Miris! Di Negeri Yang Memburu Kebenaran Jadi Tersangka: 'ULAH JOKOWI'


Oleh: Ali Syarief

Akademisi


Di negeri ini, menuntut kebenaran bisa lebih melelahkan daripada melakukan kebohongan. 


Ironi itu begitu terasa dalam kisah pelik tentang ijazah Presiden Joko Widodo—yang entah mengapa, tak kunjung ditunjukkan secara terbuka kepada publik, meski persoalan ini sudah menyeret banyak anak bangsa ke meja hijau.

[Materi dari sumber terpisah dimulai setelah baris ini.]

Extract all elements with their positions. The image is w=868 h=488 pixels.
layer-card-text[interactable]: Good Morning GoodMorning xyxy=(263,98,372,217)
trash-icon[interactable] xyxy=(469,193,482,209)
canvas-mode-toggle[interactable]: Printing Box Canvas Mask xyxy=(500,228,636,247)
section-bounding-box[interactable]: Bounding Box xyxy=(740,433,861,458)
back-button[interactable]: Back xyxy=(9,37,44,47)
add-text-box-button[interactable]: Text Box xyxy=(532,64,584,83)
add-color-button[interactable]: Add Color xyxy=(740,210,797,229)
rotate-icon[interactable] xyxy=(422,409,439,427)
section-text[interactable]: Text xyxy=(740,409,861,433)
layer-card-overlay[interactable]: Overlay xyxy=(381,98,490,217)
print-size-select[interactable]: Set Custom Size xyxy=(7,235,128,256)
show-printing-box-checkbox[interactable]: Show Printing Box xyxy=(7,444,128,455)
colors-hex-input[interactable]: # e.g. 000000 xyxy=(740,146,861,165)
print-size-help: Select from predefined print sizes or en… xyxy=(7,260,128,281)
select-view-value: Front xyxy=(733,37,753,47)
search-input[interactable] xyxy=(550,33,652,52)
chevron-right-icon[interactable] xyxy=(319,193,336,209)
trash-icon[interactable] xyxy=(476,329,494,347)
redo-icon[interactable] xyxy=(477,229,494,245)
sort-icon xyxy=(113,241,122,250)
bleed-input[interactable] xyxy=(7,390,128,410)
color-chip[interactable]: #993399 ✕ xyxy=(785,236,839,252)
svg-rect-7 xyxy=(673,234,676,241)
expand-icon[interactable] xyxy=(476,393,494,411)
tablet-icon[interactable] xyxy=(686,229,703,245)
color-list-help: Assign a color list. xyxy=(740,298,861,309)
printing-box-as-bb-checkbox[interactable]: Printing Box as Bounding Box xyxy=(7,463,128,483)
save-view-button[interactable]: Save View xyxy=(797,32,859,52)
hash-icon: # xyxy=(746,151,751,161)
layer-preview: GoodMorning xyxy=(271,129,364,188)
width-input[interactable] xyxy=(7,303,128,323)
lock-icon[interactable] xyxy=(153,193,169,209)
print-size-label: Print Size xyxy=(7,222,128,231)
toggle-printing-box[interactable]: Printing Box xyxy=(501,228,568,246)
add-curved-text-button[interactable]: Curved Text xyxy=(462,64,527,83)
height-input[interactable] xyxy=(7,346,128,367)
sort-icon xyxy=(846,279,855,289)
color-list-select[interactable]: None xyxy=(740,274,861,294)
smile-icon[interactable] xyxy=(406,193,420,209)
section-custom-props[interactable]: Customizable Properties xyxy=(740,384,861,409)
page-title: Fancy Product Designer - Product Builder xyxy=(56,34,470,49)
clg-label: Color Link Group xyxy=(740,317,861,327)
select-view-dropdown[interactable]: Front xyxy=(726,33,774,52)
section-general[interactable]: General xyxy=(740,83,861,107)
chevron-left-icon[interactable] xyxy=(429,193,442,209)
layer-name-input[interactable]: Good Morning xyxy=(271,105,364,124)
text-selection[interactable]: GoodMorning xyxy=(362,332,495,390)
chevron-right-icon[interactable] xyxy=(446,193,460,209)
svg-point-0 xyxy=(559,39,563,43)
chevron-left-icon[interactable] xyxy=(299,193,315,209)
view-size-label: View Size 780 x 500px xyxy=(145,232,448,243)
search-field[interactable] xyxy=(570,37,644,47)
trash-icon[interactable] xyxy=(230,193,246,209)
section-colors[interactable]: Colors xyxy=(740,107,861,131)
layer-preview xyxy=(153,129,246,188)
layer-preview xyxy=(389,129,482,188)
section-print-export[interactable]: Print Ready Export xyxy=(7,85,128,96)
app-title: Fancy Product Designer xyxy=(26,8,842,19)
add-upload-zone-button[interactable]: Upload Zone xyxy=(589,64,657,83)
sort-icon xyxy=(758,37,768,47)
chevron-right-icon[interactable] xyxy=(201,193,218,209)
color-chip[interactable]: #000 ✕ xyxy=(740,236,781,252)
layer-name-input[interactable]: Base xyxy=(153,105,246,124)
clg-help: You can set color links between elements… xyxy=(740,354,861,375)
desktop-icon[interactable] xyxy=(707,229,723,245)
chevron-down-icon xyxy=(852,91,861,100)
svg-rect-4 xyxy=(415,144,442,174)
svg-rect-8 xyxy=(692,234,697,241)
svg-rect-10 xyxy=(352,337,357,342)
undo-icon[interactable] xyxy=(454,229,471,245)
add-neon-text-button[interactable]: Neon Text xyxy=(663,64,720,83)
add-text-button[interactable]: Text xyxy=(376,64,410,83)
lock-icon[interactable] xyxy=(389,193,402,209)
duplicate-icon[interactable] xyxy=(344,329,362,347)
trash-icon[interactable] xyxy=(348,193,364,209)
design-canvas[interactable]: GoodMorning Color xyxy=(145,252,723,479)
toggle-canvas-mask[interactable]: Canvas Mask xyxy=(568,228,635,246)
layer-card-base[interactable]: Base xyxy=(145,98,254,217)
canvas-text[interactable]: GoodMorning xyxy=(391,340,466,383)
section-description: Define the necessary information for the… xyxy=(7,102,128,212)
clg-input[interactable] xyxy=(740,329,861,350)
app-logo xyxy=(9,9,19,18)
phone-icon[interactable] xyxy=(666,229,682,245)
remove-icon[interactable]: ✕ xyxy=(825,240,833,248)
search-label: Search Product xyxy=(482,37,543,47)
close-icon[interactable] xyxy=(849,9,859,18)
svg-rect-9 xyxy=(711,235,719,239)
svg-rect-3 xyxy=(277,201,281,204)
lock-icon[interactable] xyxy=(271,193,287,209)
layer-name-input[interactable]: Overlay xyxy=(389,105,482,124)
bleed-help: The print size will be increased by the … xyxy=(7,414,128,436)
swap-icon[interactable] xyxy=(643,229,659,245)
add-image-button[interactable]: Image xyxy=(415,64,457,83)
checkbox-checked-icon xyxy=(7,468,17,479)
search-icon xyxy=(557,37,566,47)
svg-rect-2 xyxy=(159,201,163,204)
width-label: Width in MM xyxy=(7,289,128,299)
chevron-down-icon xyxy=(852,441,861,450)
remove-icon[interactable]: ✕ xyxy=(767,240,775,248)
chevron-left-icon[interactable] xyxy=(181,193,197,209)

Laporan demi laporan dilayangkan oleh Presiden terhadap mereka yang ia anggap menyebar fitnah terkait keaslian ijazahnya. 

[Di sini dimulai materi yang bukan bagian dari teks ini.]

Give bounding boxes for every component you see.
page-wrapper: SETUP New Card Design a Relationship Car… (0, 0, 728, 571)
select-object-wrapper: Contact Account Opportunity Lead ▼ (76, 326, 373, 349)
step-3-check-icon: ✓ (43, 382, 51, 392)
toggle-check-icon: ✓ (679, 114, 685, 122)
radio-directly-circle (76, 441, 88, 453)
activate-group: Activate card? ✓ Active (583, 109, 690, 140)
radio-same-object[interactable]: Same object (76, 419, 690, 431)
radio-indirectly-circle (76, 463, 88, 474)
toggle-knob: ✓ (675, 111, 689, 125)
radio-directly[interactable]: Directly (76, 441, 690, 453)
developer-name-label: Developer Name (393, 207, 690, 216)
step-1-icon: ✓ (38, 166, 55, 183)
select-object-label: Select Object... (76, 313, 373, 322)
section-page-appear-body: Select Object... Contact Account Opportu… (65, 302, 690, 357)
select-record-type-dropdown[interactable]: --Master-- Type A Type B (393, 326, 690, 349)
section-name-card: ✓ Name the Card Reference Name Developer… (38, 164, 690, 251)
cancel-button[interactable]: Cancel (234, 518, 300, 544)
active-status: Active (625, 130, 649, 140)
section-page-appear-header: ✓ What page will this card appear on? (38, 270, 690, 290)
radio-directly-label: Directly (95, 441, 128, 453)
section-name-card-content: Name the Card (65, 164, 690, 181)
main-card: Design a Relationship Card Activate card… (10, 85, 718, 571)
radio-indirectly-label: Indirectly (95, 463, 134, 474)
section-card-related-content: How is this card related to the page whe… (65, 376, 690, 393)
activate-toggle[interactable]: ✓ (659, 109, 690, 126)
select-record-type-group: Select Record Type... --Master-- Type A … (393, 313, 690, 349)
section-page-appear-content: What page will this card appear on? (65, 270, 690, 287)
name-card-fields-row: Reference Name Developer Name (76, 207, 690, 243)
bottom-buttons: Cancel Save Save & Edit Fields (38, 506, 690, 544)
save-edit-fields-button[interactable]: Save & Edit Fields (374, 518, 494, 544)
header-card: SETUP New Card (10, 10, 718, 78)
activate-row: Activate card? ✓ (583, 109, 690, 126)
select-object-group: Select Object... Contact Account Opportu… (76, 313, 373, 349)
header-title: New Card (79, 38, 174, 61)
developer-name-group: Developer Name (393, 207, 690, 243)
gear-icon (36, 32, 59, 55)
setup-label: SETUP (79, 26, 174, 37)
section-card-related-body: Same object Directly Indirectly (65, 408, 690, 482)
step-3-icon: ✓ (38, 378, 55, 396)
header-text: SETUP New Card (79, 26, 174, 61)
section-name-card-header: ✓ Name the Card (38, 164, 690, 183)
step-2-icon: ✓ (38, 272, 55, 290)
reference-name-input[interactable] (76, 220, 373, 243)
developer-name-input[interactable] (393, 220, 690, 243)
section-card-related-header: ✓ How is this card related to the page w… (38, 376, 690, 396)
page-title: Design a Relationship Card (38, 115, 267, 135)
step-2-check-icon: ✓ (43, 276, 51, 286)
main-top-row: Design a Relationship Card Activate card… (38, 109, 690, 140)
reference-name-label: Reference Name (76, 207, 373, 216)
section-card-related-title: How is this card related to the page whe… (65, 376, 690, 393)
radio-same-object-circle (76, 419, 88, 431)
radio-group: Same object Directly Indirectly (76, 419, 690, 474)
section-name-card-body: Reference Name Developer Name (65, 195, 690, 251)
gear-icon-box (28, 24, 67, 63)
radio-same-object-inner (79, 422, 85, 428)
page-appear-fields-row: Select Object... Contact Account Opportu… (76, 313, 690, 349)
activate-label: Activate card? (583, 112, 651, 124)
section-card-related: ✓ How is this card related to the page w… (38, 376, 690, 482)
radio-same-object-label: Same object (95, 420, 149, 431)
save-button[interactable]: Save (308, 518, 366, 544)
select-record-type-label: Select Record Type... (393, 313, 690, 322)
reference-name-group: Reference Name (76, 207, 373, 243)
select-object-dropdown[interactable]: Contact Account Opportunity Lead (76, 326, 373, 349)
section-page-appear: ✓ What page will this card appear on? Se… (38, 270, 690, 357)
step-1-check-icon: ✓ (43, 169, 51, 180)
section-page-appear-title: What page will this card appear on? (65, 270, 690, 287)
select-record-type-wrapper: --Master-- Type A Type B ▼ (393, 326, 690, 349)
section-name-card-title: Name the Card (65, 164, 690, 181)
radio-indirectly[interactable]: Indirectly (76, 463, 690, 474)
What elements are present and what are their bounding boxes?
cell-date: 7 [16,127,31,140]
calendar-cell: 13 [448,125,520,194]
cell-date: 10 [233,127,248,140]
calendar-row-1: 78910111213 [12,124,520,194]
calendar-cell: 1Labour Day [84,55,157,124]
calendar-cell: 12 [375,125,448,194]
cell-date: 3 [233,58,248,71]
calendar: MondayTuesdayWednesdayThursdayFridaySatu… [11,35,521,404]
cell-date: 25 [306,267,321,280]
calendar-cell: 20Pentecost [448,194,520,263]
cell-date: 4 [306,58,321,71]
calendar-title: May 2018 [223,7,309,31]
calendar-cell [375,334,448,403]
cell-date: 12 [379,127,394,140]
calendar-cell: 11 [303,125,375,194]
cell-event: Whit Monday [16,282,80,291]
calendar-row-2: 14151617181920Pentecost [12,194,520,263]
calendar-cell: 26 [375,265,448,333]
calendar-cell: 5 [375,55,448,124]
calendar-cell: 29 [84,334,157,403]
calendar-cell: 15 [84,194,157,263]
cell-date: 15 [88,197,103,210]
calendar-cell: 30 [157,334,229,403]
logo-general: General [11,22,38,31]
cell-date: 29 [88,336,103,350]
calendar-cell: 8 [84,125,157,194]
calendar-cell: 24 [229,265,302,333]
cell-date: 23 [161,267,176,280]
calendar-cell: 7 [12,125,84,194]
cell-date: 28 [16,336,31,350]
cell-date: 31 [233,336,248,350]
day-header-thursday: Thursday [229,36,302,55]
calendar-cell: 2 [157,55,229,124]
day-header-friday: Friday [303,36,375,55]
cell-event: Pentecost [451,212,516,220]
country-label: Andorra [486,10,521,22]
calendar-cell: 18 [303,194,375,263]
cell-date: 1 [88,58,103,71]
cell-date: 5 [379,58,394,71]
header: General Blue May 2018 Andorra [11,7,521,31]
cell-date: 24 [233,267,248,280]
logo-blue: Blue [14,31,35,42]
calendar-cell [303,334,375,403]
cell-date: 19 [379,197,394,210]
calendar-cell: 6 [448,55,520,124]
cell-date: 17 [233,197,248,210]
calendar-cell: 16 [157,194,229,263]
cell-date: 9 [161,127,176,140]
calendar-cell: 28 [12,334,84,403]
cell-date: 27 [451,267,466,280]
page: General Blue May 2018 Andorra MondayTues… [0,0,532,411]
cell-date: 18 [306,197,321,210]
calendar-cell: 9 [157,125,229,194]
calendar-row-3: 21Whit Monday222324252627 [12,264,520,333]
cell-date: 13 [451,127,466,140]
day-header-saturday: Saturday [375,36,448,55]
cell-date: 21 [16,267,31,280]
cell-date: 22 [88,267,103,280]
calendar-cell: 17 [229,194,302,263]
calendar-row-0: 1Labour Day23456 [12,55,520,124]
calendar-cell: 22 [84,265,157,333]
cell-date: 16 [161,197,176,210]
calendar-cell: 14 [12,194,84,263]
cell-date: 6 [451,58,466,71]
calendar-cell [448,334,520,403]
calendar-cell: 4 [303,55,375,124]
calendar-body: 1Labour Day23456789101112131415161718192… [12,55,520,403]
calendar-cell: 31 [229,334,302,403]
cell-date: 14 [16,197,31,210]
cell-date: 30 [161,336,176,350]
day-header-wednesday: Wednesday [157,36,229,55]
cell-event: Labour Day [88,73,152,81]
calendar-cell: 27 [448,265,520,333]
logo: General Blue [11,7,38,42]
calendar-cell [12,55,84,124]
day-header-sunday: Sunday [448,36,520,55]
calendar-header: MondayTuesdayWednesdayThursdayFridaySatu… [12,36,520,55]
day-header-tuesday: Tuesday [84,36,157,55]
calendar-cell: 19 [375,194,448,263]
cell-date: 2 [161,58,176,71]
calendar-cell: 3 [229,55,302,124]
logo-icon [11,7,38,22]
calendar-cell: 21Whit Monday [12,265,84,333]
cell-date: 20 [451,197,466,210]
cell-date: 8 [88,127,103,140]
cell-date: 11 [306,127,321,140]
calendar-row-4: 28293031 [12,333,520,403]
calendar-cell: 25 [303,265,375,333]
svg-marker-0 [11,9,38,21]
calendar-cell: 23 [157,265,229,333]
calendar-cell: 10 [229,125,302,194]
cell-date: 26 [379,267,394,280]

Namun yang menjadi sorotan bukan hanya substansi tuduhannya, melainkan justru absennya bukti yang paling fundamental: ijazah asli itu sendiri.


Alih-alih memperlihatkan dokumen otentik yang dapat meredakan polemik dan menutup ruang spekulasi, Istana justru memilih jalan sunyi: menyerahkan video-video lawas sebagai “barang bukti” dugaan penyebaran hoaks. 

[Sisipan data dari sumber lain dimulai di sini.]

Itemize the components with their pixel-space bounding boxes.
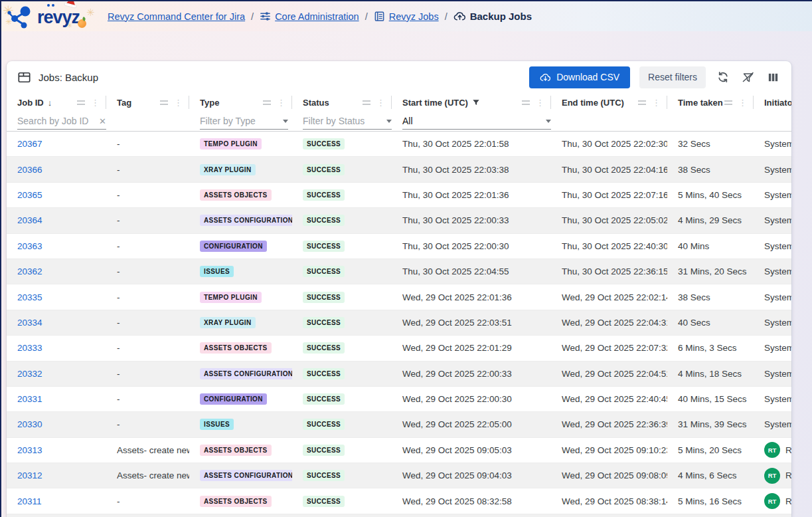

Padahal yang dituntut oleh publik bukanlah narasi digital, melainkan secarik kertas bersegel institusi pendidikan, dengan tinta sejarah dan kejelasan administratif.


Apakah terlalu sulit bagi seorang kepala negara untuk menunjukkan ijazahnya sendiri? 


Bukankah itu adalah dokumen publik, syarat administratif ketika mencalonkan diri? 


Atau justru kita sedang menyaksikan satu episode dari serial panjang kemunduran demokrasi, di mana transparansi dikalahkan oleh kekuasaan?


Prof. Denny Indrayana, pakar hukum tata negara, pernah menyatakan bahwa “dokumen pencalonan presiden, termasuk ijazah, adalah dokumen publik yang wajib dapat diakses, karena menyangkut hak pemilih untuk mengetahui informasi yang relevan mengenai calon pemimpin mereka.” 


Maka ketika dokumen publik itu tidak dibuka, dan justru digantikan dengan upaya pemidanaan, yang tergugat bukan hanya orang yang bertanya, melainkan prinsip keterbukaan itu sendiri.


Kisah ini bukan hanya soal Jokowi dan ijazahnya. Ini adalah tentang bagaimana energi anak bangsa dipaksa habis untuk memperjuangkan satu prinsip sederhana: kebenaran. 


Mereka yang bersuara lantang, seperti Bambang Tri Mulyono dan kawan-kawan, tidak sedang mempertanyakan ijazah demi sensasi. 


Mereka hanya ingin tahu: benarkah pemimpin negeri ini memenuhi syarat sebagai pemimpin?


Namun alih-alih dijawab, mereka dilaporkan. Diadili. Dijerat dengan pasal-pasal karet yang lebih sering menjadi alat kekuasaan ketimbang instrumen keadilan. 


Negara, yang seharusnya melindungi pencari kebenaran, justru berubah menjadi menara gading yang tak mau disentuh oleh rakyatnya sendiri.